* [YOUR TASK]:
Show every line below where "Đăng" can be found.

* [PROVIDED RECORDS]:
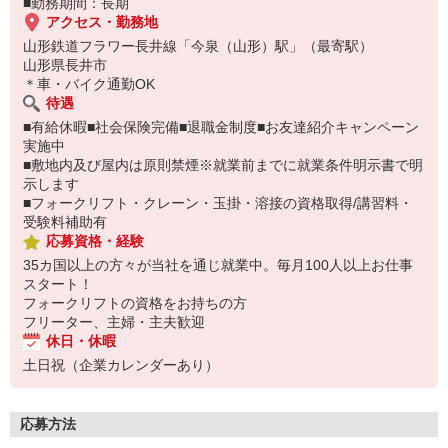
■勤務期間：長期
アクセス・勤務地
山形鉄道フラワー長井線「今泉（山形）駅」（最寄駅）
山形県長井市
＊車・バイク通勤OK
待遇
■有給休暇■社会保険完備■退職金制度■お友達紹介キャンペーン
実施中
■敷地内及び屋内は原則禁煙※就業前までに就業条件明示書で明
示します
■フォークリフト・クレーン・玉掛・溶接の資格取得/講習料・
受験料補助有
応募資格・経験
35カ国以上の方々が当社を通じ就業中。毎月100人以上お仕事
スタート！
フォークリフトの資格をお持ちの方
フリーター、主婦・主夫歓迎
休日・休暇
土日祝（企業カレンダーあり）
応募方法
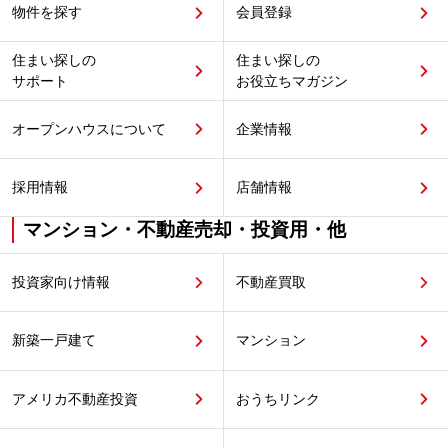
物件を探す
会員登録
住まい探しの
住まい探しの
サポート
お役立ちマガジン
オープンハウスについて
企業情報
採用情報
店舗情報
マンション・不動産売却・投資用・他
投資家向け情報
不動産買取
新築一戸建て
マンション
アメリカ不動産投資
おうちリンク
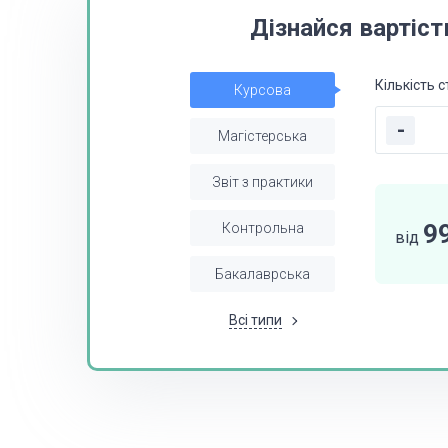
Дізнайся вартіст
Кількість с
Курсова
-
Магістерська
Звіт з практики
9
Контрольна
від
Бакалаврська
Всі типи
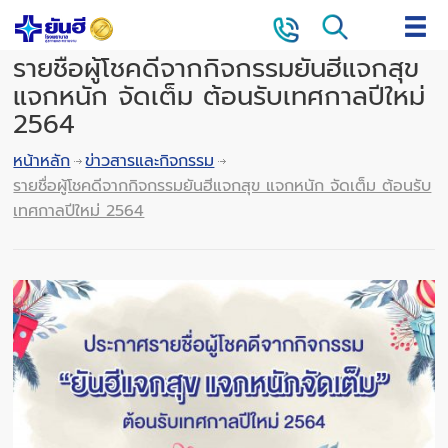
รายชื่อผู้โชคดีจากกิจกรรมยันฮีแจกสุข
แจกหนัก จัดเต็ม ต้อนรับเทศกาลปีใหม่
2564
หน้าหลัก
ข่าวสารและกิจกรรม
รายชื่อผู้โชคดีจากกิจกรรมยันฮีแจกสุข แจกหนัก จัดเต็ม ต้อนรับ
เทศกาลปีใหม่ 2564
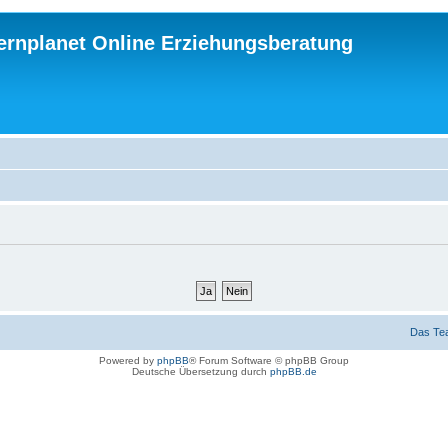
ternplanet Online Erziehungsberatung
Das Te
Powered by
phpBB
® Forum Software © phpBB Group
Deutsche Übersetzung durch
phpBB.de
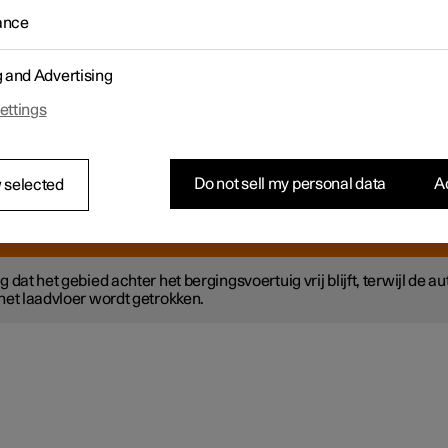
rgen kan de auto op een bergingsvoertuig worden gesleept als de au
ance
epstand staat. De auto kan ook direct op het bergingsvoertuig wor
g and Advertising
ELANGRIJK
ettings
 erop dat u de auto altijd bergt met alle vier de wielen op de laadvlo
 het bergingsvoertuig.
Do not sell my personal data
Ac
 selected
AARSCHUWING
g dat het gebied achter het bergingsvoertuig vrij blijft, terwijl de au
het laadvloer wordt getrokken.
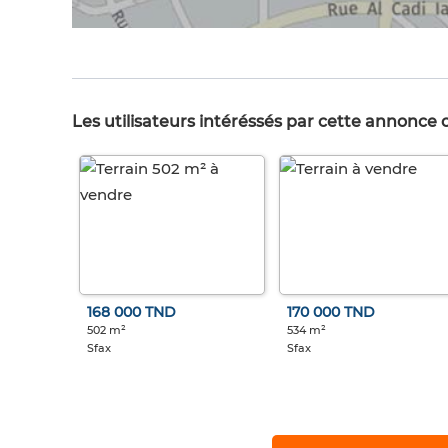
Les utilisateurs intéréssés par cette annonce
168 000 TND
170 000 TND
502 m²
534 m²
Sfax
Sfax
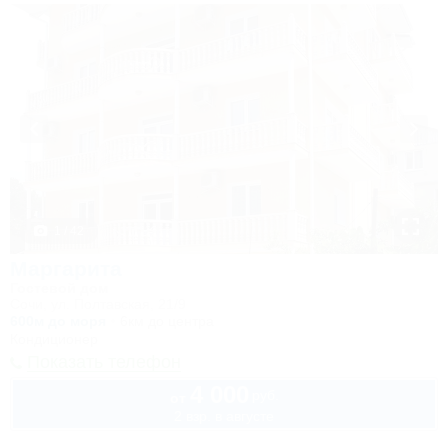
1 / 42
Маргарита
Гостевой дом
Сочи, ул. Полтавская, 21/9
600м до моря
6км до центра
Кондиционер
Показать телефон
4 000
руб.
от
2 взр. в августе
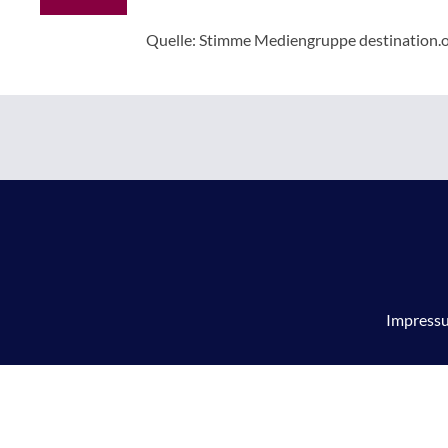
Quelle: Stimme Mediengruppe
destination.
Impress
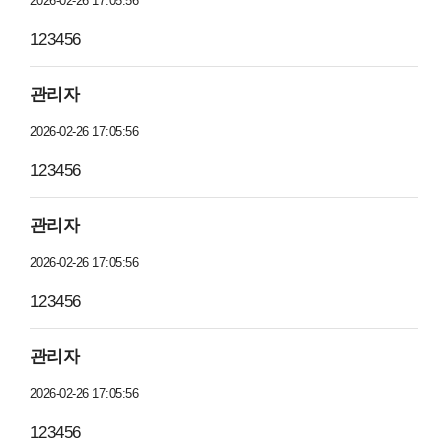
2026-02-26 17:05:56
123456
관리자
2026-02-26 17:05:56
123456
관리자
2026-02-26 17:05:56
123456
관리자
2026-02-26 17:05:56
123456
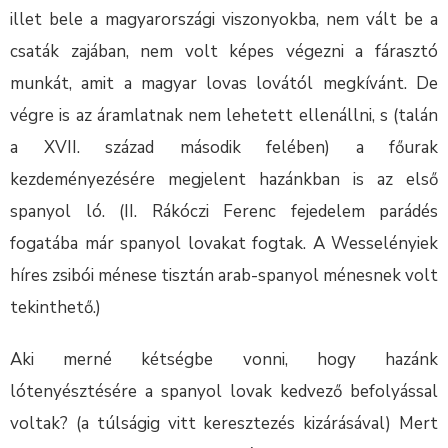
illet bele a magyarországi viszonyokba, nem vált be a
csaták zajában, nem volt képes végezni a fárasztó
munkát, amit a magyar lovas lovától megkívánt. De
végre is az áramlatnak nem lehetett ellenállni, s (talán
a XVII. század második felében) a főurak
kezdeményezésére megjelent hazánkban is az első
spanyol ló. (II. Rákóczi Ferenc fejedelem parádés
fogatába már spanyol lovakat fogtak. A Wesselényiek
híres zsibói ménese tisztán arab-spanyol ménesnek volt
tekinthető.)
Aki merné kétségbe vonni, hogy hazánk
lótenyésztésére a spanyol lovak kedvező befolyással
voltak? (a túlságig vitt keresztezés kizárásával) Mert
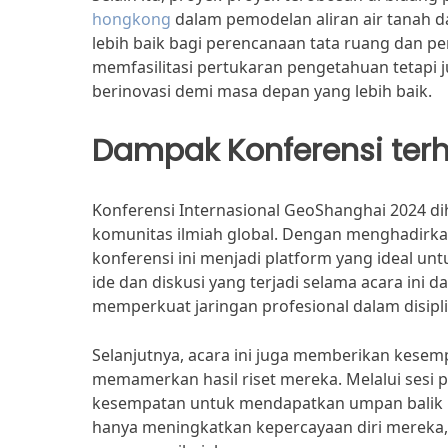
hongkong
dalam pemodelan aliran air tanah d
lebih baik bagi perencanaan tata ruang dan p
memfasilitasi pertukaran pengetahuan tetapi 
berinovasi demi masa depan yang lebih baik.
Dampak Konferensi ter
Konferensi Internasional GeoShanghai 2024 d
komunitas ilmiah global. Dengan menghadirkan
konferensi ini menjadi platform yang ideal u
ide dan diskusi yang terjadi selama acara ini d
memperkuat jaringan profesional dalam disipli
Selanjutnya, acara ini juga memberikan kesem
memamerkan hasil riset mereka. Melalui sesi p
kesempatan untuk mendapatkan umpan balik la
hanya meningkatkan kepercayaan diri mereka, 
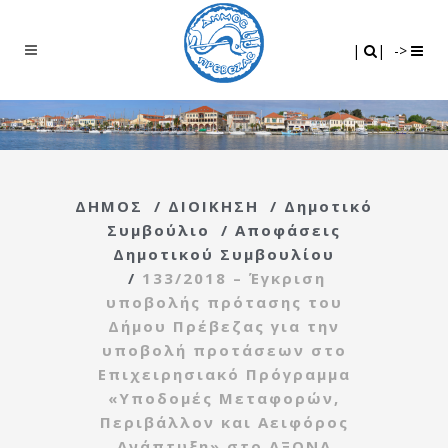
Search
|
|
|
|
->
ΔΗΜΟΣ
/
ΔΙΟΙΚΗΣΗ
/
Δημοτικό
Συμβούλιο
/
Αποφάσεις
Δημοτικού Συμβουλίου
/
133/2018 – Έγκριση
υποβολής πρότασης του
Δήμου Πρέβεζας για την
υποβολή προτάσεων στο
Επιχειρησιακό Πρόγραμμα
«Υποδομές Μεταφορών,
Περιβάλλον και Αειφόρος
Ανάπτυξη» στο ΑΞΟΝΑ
--
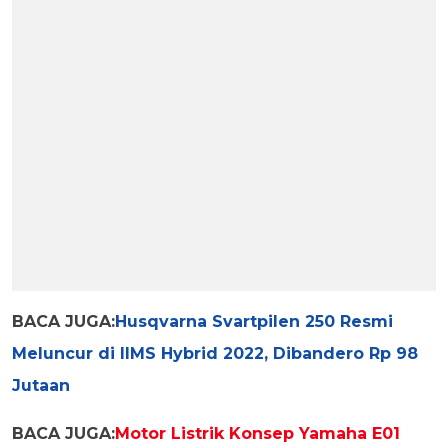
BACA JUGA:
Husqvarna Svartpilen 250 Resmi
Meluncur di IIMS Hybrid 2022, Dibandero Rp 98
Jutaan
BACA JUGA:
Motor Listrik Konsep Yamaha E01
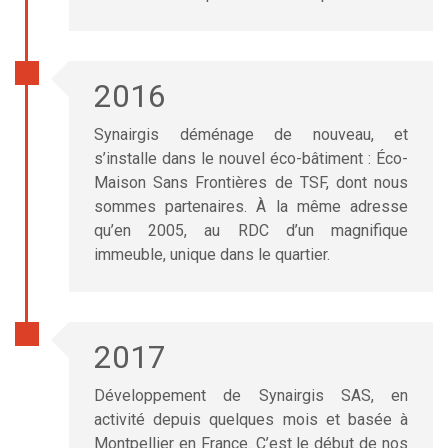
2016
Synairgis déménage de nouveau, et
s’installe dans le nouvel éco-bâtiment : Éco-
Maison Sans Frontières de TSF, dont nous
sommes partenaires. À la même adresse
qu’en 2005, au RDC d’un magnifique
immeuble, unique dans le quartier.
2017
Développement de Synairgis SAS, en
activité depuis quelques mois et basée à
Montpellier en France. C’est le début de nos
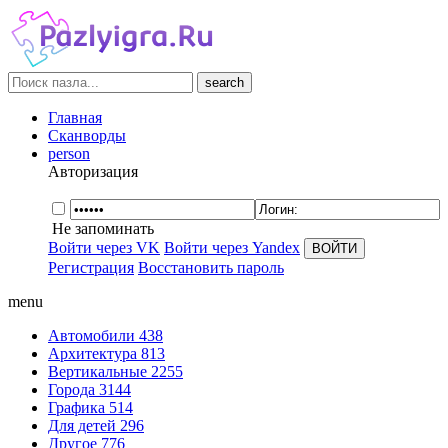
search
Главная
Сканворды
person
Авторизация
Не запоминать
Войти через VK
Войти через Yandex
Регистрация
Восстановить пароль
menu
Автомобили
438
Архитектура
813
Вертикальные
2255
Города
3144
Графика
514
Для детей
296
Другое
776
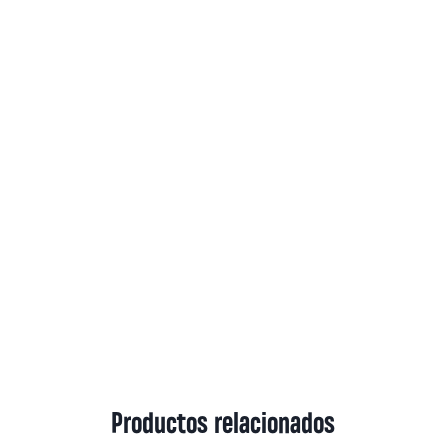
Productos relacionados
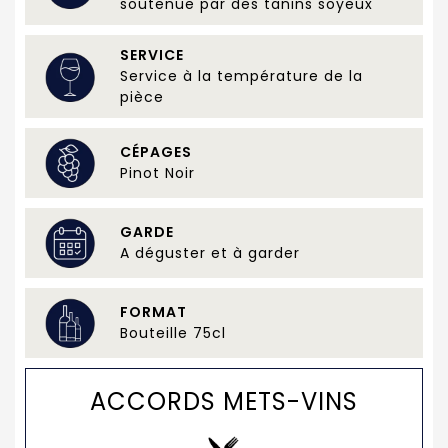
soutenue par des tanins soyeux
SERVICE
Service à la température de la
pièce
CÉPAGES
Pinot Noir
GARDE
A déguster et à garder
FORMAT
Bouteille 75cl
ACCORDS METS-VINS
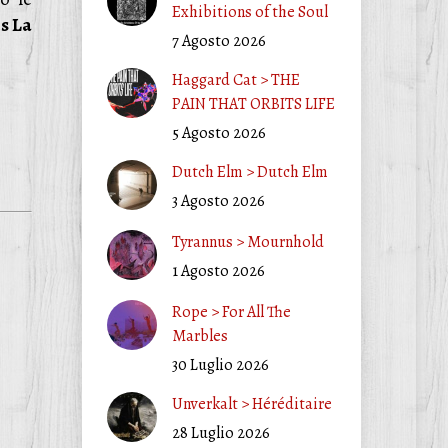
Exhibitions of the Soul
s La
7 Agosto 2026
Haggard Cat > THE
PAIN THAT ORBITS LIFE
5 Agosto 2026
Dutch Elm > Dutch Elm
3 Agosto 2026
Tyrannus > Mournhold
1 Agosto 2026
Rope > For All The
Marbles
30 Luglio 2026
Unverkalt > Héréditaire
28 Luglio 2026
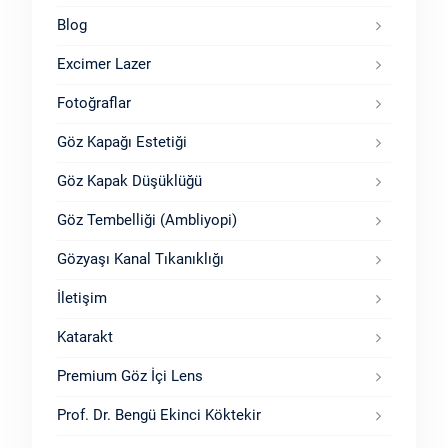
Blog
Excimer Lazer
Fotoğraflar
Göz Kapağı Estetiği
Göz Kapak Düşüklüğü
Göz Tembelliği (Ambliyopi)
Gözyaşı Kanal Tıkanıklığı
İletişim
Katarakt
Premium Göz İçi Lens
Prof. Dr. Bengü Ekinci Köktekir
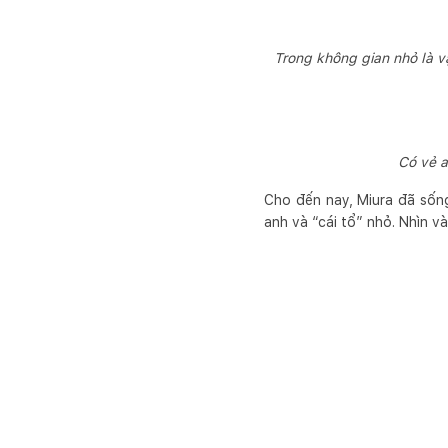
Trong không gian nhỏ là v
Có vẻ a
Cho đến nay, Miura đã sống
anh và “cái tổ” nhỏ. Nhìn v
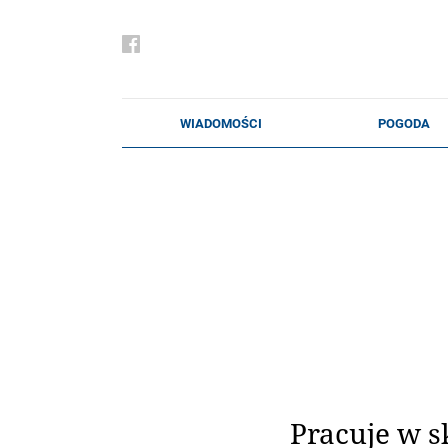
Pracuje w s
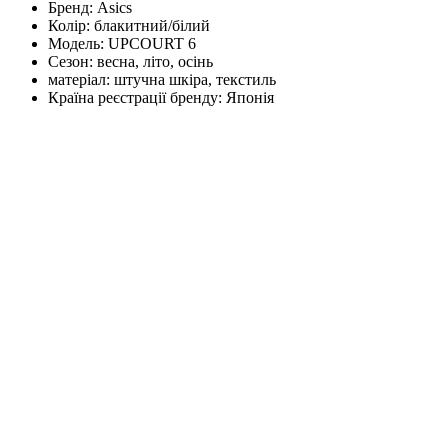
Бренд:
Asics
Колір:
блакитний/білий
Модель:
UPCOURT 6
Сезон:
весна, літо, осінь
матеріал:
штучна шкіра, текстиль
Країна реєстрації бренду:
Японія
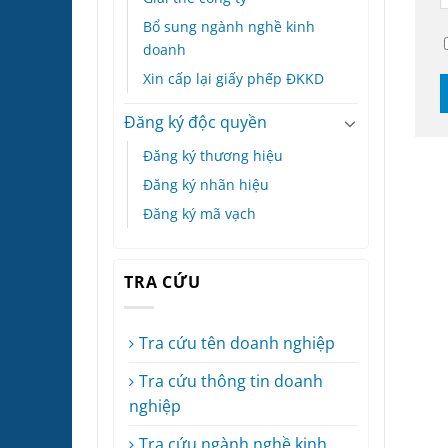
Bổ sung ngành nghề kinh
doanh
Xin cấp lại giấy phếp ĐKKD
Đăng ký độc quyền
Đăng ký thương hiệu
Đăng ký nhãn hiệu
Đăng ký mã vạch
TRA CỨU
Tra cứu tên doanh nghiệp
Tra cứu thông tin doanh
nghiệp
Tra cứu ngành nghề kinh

* [EXERCISE SOLUTION]:
Đăng ký độc quyền
Đăng ký thương hiệu
Đăng ký nhãn hiệu
Đăng ký mã vạch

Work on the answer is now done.